Transcribe exactly, and only, the lines from the one containing "兵庫県尼崎市尾浜町3-31-13" through the end of the entries below, leaving the pictures out.

Items from a data source:
----

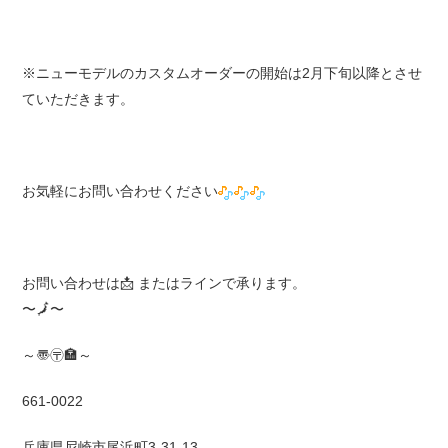
※ニューモデルのカスタムオーダーの開始は2月下旬以降とさせ
ていただきます。
お気軽にお問い合わせください
お問い合わせは
📩
またはラインで承ります。
〜
🗾
〜
～〠〶🏣～
661-0022
兵庫県尼崎市尾浜町3-31-13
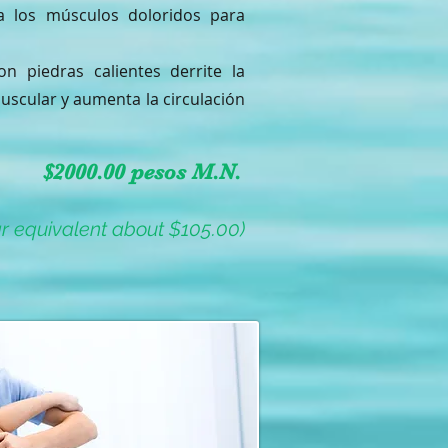
 a los músculos doloridos para
n piedras calientes derrite la
 muscular y aumenta la circulación
$2000.00 pesos M.N.
ar equivalent about $105.00)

----

#### SOLUTION FOR THIS PROBLEM
兵庫県尼崎市尾浜町3-31-13
 a los músculos doloridos para
n piedras calientes derrite la
 muscular y aumenta la circulación
$2000.00 pesos M.N.
ar equivalent about $105.00)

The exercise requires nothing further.